By Josh Hotsenpiller, CEO of JUNO, Human Connection Expert
If you’ve been working on WiFi for the last 14 months, a return to the office may be jarring. Association professionals made the pivot from usually predominantly people-centric office spaces to recreate what they could online. Work styles and relationship equity helped many get things done. As we face another change now, in the return to offices, the future of work looks different. It’s hybrid, just like the future of events.
A Deloitte study showed 61% of executives are focusing on Reimagining Work: Achieving new or different work outcomes with new combinations of technology and people. That means individuals must manage their own networks and relationships in new ways - with technology and people.
Follow these tips to stay open to human connection work for virtual and in-person situations. Put focus on them now to ease the path for yourself and your staff so they in turn can set the tone for volunteers, members and event participants.
Actively seek to connect and reconnect
Keeping an open mind about connecting is paramount. The right times and styles to connect may have shifted, even with people you had considered friends. The nation, the world, has had a joint experience, yes. But within everyone’s homes, and hearts, singular experiences occurred. The workmate you used to go to drinks with every Friday may have experienced a deep loss that he has not yet revealed. The colleague who always brought donuts may have experienced a loss in family income.
There are no hard and fast rules about the right times and ways to connect. Communication about that very fact will help pave the way. For member events, be sure to work in time for connections and use tools to aid everyone. At JUNO we encourage clients to think about two different audiences (virtual and in-person) but in three different environments -- virtual, in-person and the blended hybrid spaces combining people and technology.
Keep personal settings open to connection
If the WiFi setting is turned off on your phone, your chance of connecting is zero. Drop your guard around others to show the vulnerability that helps others know it’s safe to connect with you. During the work-from-home era, those with messy backgrounds and no makeup earned respect from many for authenticity points. Children and dogs on laps indicated an openness to connecting freely.
As people return to offices, drop their children off at school, overcome straight up anxiety about moving around in the world, emotion will leak out. Roll with complicated relationship rebuilding.
At events, a slow and measured opening day will help more people build to their ideal comfort level.

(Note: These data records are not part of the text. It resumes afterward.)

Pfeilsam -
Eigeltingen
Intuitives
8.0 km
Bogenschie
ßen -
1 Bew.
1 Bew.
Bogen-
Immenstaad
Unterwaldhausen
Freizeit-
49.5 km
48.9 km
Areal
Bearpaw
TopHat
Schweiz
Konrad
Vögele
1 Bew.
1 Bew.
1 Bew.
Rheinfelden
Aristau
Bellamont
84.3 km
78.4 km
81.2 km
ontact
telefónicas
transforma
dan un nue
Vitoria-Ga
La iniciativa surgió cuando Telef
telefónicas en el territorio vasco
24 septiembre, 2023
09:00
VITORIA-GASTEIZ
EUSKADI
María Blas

Specifically recognizing pain and grief may exist will help everyone feel welcome and included.
Recognize available connections to support goals
Determine who is in your network, because it may look different than before. The industry has lost a severe number of people, and their intellectual property along with them. As rebuilding happens for associations and event firms as well, new and energizing ideas will come forth. Technology companies like ours that have entered the space now expand the skill sets you can access. Certification programs are abound to help event professionals in particular meet this “new normal” so talk to your network about what they have learned during the past 14 months. Remember, the connections you need may not be physically accessible to you but rather in a virtual environment. The future of work is hybrid, as are events.

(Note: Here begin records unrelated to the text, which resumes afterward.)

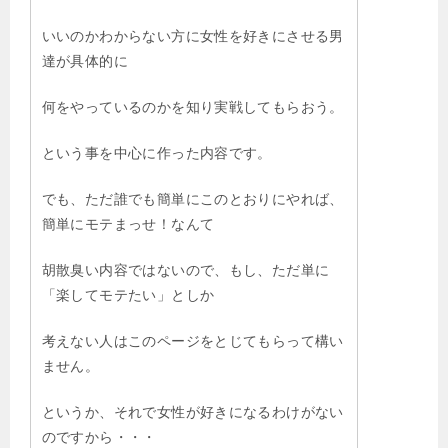
いいのかわからない方に女性を好きにさせる男
達が具体的に
何をやっているのかを知り実戦してもらおう。
という事を中心に作った内容です。
でも、ただ誰でも簡単にこのとおりにやれば、
簡単にモテまっせ！なんて
胡散臭い内容ではないので、もし、ただ単に
「楽してモテたい」としか
考えない人はこのページをとじてもらって構い
ません。
というか、それで女性が好きになるわけがない
のですから・・・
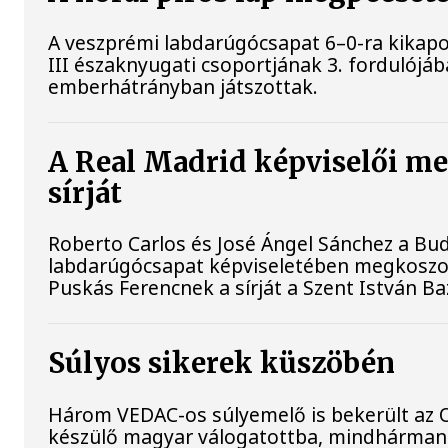
A veszprémi labdarúgócsapat 6–0-ra kikap
III északnyugati csoportjának 3. fordulójáb
emberhátrányban játszottak.
A Real Madrid képviselői m
sírját
Roberto Carlos és José Ángel Sánchez a B
labdarúgócsapat képviseletében megkoszor
Puskás Ferencnek a sírját a Szent István B
Súlyos sikerek küszöbén
Három VEDAC-os súlyemelő is bekerült az 
készülő magyar válogatottba, mindhárman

Determine what you want to discover
As you review the landscape of your network, you’ll find areas where you want to grow. As you re-establish connections, get a bit selfish about how that might benefit you. Get selfish especially about how new connections might benefit your team and boost their growth overall.
It’s time to start thinking about accelerating personal growth. Your constituents certainly are. Businesses that have stagnated are re-energizing. Organizations that have been slowed by pandemic and economic forces are bursting out into the new Roaring ’20s.
With all your settings open and connections identified, you are ready to roar along the connection highway yourself. Connecting doesn’t happen by accident. Even if two humans are brought into each others’ spaces accidentally, connection is a conscious activity.
The effort you make to
- Actively seek to connect and re-connect
- Keep personal settings open to connection
- Recognize available connections to support goals and
- Determine what you want to discover
will support your future goals and that of your organization.